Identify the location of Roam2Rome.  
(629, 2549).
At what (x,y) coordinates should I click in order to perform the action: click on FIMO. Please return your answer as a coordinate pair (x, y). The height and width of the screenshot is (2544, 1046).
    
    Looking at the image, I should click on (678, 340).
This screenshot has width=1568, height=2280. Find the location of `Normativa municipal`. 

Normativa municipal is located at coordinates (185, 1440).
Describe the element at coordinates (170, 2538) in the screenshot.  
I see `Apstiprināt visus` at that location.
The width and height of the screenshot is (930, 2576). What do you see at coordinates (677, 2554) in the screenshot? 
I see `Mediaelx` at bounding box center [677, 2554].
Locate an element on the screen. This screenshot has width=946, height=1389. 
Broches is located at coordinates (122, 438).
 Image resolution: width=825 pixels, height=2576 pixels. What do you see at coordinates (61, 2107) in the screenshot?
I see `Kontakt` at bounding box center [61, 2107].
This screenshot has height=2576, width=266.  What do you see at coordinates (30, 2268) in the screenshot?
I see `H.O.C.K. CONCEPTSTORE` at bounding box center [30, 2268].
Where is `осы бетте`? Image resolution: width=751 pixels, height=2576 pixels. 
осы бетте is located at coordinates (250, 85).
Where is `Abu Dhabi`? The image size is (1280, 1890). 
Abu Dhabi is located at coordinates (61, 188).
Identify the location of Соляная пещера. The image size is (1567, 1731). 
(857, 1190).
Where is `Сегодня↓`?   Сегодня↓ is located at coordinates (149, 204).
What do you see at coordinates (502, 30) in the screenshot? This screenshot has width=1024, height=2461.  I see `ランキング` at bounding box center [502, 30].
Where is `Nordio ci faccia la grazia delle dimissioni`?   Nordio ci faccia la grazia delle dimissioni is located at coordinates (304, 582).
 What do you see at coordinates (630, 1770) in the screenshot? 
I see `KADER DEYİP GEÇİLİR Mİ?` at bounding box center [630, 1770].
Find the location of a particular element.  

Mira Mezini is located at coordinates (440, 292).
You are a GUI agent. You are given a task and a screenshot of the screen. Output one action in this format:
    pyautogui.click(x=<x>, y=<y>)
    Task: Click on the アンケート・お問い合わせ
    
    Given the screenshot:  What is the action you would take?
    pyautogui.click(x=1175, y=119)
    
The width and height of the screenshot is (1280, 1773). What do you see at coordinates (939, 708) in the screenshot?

----

What is being asked: Transcribe the data exactly.

Answer for the task:
Identify the location of Roam2Rome.  
(629, 2549).
At what (x,y) coordinates should I click in order to perform the action: click on FIMO. Please return your answer as a coordinate pair (x, y). The height and width of the screenshot is (2544, 1046).
    
    Looking at the image, I should click on (678, 340).
This screenshot has width=1568, height=2280. Find the location of `Normativa municipal`. 

Normativa municipal is located at coordinates (185, 1440).
Describe the element at coordinates (170, 2538) in the screenshot.  
I see `Apstiprināt visus` at that location.
The width and height of the screenshot is (930, 2576). What do you see at coordinates (677, 2554) in the screenshot? 
I see `Mediaelx` at bounding box center [677, 2554].
Locate an element on the screen. This screenshot has width=946, height=1389. 
Broches is located at coordinates (122, 438).
 Image resolution: width=825 pixels, height=2576 pixels. What do you see at coordinates (61, 2107) in the screenshot?
I see `Kontakt` at bounding box center [61, 2107].
This screenshot has height=2576, width=266.  What do you see at coordinates (30, 2268) in the screenshot?
I see `H.O.C.K. CONCEPTSTORE` at bounding box center [30, 2268].
Where is `осы бетте`? Image resolution: width=751 pixels, height=2576 pixels. 
осы бетте is located at coordinates (250, 85).
Where is `Abu Dhabi`? The image size is (1280, 1890). 
Abu Dhabi is located at coordinates (61, 188).
Identify the location of Соляная пещера. The image size is (1567, 1731). 
(857, 1190).
Where is `Сегодня↓`?   Сегодня↓ is located at coordinates (149, 204).
What do you see at coordinates (502, 30) in the screenshot? This screenshot has width=1024, height=2461.  I see `ランキング` at bounding box center [502, 30].
Where is `Nordio ci faccia la grazia delle dimissioni`?   Nordio ci faccia la grazia delle dimissioni is located at coordinates (304, 582).
 What do you see at coordinates (630, 1770) in the screenshot? 
I see `KADER DEYİP GEÇİLİR Mİ?` at bounding box center [630, 1770].
Find the location of a particular element.  

Mira Mezini is located at coordinates (440, 292).
You are a GUI agent. You are given a task and a screenshot of the screen. Output one action in this format:
    pyautogui.click(x=<x>, y=<y>)
    Task: Click on the アンケート・お問い合わせ
    
    Given the screenshot:  What is the action you would take?
    pyautogui.click(x=1175, y=119)
    
The width and height of the screenshot is (1280, 1773). What do you see at coordinates (939, 708) in the screenshot?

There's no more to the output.